Fu Lichun, an analyst at Northeast Securities Co., was quoted by Bloomberg as saying: “UCloud’s IPO approval is a milestone for China’s domestic capital market. More and more tech firms with dual-class share structure may be encouraged to list domestically and the move may also attract overseas-listed Chinese companies to list back home”.
UCloud's Capital Structure
According to the prospectus, UCloud’s three co-founders cumulatively hold 27 percent of the company’s total shares but enjoy 65 percent of the voting rights due to their possession of 98 million A-class shares. In the event that the IPO is fully subscribed, the three A-class shareholders will continue to retain 19.4 percent of the company’s total shares along with 54.6 percent of the voting rights.

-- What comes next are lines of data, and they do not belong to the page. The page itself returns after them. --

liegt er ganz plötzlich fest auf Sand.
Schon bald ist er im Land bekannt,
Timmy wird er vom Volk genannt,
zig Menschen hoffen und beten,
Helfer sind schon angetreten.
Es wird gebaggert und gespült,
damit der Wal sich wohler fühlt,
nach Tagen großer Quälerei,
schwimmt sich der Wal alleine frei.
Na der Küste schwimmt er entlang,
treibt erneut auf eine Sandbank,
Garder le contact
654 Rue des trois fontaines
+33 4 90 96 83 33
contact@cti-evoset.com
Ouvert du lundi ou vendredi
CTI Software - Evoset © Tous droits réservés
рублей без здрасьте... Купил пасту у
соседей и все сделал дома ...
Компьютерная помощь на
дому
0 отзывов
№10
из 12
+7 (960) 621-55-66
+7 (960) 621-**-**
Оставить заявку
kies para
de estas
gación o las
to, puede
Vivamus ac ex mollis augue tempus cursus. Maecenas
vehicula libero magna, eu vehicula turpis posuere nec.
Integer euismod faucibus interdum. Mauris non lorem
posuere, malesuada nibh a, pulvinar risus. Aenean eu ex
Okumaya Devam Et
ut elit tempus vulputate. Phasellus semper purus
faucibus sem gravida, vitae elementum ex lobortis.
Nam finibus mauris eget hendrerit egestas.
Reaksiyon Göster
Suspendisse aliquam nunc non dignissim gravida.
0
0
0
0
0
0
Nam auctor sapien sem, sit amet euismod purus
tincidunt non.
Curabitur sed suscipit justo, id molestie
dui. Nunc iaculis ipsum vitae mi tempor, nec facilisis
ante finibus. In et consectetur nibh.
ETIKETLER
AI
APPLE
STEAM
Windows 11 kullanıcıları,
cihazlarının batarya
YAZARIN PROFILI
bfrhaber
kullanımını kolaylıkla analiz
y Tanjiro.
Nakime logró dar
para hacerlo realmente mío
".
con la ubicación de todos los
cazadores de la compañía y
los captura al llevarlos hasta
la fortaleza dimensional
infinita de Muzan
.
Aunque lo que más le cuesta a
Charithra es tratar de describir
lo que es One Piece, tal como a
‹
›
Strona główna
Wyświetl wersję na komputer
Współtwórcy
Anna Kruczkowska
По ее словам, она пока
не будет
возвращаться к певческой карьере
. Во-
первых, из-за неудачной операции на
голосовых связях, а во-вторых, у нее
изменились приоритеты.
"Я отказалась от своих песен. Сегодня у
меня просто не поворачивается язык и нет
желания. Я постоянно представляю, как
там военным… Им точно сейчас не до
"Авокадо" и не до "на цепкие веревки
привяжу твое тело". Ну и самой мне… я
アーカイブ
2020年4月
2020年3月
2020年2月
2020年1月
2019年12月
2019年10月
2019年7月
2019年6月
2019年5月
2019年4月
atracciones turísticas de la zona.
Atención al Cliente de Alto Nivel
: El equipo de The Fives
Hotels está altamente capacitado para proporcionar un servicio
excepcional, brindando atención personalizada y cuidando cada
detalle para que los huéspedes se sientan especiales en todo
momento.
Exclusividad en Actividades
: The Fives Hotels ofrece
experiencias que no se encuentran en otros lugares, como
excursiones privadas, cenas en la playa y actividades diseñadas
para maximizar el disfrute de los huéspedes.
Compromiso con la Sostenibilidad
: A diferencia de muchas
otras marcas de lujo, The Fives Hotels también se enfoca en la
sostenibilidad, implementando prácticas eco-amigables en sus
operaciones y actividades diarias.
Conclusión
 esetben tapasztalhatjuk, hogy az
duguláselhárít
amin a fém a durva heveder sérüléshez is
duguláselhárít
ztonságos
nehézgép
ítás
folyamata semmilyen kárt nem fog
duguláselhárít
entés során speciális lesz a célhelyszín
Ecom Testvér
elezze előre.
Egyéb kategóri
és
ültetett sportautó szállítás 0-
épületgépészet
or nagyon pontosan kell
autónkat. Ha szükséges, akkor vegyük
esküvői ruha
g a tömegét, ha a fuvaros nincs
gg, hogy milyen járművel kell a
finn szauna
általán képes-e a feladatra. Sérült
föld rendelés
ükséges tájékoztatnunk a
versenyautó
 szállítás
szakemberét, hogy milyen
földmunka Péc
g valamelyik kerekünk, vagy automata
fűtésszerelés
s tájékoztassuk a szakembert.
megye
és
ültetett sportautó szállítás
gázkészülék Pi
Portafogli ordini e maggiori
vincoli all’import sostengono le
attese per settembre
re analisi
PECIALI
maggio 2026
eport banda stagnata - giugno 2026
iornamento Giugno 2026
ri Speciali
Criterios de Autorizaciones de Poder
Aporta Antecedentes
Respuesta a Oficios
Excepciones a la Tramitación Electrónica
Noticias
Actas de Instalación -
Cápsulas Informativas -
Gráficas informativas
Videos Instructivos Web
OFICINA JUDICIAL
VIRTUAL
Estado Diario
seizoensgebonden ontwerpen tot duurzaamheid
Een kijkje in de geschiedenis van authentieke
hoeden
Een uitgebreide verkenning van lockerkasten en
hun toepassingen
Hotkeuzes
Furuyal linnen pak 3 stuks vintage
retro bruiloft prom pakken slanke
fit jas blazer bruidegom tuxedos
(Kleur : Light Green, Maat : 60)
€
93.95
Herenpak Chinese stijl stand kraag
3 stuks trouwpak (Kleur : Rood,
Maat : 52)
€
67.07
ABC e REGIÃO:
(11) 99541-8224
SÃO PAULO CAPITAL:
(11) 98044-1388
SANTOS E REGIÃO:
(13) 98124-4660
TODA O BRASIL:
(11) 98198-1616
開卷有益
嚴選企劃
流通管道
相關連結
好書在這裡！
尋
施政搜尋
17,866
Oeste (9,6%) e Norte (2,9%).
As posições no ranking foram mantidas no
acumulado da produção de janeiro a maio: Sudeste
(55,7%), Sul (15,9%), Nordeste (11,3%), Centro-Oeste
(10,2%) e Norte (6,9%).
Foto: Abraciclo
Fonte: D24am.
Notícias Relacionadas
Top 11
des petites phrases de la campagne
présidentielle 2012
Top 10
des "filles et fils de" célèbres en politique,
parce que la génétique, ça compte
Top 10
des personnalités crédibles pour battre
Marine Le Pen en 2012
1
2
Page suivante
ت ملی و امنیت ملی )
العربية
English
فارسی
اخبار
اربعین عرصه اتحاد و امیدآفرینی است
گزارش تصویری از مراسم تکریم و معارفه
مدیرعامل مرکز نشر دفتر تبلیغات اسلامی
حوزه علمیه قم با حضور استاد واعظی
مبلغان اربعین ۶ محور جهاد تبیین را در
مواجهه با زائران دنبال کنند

As per the documents filed by UCloud with the regulators, the company became profitable in 2017 and posted a net profit of 77 million yuan in 2018 with revenue growing by 41 percent year-over-year to 1.19 billion yuan ($167 million). However, in the first half of 2019, the company’s net profit declined by a whopping 84 percent to 7.78 million yuan. UCloud ascribed this precipitous decline to “lowering pricing, rising costs and slowing industry growth” and indicated that the deterioration in its bottom line is likely to continue throughout 2019 and into 2020, thereby, raising the specter of a net loss. Even so, the company aims to raise 4.7 billion yuan ($660 million) through its much-vaunted IPO.
Listings With Weighed Voting Rights: A Much-Needed Step
For quite a while now, China has been keenly encouraging its home-grown tech unicorns and startups to list at domestic exchanges. However, a ban on dual-class capital structure – also known as Weighed Voting Rights (WVR) – proved to be a key hurdle for many Chinese companies in pursuing a domestic listing. Generally, tech companies prefer a WVR share structure as it allows the founders of those companies the opportunity to raise larger sums of money – by offering a greater proportion of common shares in public listings – while also retaining control of their companies with the help of skewed voting rights. It was this prohibition that played an important role in the decision of Chinese tech titans Alibaba (NYSE:BABA) and Tencent (HKG:0700) opting to raise capital abroad by pursuing foreign listings.
This announcement comes at a crucial time as the U.S. – China trade war, for all intents and purposes, continues to intensify. On Friday, the financial world was shaken by rumors of the Trump administration pondering the delisting of Chinese entities from U.S. stock exchanges (read our extensive coverage here). Although this rumor was later denied by the U.S. Treasury, its psychological impact is likely to persist by forcing Chinese entities to think twice before pursuing a U.S. listing in such a hostile environment. Moreover, the imposition of tit-for-tat tariffs coupled with the rhetoric emanating from the White House has already caused the positivity around the prevailing business relationship between the two leading economies to plunge to multi-decadal lows. It is hardly surprising, therefore, that China would take practical steps, such as allowing dual-class IPOs, to bolster the health of its domestic capital markets in this challenging environment by encouraging the home-grown startups to eschew a foreign listing in favor of a local one.